Another of my favorite birds based almost as much on their call as their appearance. Much as the call of the loon has come to symbolize unspoiled wilderness, to me, the warbled croaking of sandhill cranes has come to symbolize the increasing populations of many birds that were once threatened with extinction.
Sandhill cranes are one of the tallest, if not the tallest bird of North America, they are even larger than great blue herons.
Heres a blurb from Wikipedia:
“This crane frequently gives a loud trumpeting call that suggests a French-style “r” rolled in the throat, and they can be heard from a long distance. Mated pairs of cranes engage in “unison calling.” The cranes stand close together, calling in a synchronized and complex duet. The female makes two calls for every single call of the male.

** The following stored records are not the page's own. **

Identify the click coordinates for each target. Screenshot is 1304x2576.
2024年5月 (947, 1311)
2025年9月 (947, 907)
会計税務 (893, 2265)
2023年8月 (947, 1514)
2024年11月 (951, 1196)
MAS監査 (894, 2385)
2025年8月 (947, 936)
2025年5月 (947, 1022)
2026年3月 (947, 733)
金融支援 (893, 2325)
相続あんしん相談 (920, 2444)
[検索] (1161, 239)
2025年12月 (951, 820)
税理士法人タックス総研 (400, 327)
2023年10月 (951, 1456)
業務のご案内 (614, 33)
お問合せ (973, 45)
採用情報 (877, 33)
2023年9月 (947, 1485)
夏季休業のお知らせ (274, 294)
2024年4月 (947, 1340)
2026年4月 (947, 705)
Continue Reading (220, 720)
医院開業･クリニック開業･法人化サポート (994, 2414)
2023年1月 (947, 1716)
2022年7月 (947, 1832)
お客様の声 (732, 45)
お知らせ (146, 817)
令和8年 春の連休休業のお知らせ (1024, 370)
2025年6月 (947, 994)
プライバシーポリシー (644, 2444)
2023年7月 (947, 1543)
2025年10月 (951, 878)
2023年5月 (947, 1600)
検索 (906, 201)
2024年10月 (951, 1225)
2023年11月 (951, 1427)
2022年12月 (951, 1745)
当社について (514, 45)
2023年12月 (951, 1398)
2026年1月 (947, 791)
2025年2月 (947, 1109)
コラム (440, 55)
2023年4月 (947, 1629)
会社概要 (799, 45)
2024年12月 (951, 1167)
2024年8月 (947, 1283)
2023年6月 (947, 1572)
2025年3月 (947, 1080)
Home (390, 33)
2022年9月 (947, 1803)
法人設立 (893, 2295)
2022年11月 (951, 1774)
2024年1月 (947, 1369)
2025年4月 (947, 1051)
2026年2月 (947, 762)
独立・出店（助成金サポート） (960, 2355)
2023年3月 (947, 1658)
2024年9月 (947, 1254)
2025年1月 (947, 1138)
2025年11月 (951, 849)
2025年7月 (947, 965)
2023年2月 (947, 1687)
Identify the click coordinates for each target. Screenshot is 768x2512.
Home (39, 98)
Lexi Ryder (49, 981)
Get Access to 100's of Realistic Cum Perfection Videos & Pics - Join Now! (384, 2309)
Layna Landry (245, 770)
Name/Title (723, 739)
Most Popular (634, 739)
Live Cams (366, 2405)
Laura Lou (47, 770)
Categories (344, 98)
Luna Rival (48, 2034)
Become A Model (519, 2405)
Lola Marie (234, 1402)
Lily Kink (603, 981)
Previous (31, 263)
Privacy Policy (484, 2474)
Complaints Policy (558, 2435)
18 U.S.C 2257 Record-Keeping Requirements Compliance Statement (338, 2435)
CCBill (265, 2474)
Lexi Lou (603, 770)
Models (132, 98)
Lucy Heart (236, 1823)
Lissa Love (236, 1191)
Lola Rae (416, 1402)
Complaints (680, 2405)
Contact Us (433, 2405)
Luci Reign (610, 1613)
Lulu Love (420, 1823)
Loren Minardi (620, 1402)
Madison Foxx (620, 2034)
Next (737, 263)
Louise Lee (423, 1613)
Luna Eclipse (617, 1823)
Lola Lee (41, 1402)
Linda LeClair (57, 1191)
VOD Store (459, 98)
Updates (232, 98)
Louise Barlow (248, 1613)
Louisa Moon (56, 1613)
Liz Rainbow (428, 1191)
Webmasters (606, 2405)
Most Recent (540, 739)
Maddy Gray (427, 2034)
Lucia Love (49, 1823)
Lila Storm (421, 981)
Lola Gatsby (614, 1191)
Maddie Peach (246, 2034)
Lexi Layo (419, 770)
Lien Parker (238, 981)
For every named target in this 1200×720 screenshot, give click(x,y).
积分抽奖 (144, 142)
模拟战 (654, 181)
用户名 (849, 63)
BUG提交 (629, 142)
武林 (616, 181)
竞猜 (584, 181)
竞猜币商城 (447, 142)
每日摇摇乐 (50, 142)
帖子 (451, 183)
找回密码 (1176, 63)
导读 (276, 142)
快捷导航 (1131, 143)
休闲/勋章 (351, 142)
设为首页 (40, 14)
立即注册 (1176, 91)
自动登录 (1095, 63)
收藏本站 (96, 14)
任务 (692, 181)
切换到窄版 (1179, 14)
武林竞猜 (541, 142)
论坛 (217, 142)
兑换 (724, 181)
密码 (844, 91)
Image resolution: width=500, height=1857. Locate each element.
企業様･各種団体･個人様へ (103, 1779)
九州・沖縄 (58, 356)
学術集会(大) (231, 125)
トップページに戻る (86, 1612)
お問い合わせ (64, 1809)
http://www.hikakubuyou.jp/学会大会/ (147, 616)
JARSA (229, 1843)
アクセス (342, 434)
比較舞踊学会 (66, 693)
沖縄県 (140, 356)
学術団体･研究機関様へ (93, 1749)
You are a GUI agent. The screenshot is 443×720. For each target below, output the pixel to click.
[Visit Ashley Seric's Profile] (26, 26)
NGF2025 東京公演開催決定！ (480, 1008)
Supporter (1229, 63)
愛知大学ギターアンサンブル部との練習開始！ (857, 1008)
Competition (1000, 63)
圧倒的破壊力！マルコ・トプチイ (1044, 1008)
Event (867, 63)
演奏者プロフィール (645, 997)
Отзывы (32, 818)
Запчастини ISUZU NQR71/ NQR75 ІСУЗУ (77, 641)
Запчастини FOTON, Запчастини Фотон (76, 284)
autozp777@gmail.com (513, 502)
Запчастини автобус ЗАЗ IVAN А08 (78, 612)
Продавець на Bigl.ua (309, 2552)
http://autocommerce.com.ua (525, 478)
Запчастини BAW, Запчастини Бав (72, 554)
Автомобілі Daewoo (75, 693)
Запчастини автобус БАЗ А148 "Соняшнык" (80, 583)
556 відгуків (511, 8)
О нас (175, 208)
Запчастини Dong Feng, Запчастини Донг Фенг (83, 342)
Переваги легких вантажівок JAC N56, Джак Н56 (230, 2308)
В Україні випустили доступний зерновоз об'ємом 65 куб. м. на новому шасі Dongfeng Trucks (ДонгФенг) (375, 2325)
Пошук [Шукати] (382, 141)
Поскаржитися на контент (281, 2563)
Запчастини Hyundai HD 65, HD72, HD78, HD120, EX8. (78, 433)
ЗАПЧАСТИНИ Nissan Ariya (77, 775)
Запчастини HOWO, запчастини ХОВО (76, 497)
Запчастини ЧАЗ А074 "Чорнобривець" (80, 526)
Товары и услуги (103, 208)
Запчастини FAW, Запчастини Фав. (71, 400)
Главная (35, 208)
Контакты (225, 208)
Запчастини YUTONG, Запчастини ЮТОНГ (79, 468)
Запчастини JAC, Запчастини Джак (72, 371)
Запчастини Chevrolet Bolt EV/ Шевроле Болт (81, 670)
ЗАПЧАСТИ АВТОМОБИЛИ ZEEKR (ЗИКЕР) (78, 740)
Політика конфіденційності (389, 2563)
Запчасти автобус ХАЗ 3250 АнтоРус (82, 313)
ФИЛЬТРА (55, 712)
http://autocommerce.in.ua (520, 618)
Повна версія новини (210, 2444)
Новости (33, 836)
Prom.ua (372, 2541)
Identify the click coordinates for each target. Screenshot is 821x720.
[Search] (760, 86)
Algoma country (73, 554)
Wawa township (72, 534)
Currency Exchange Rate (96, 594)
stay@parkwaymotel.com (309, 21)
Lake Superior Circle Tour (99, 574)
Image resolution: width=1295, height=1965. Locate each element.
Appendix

The sandhill crane’s large wingspan, typically 1.65 to 2.1 m (5.4 to 6.9 ft), makes this a very skilled soaring bird similar in style to hawks and eagles. Utilizing thermals to obtain lift, they can stay aloft for many hours, requiring only occasional flapping of their wings and consequently expending little energy. With migratory flocks containing hundreds of birds, they can create clear outlines of the normally invisible rising columns of air (thermals) that they ride.”
Watching large flocks of cranes form up as they prepare to migrate is truly a thing of beauty, they are such graceful birds! I would like to say that I have photos of their mating “dance”, but so far, that has eluded me. So, here are a few photos of them that I do have.
That’s it for this one, thanks for stopping by!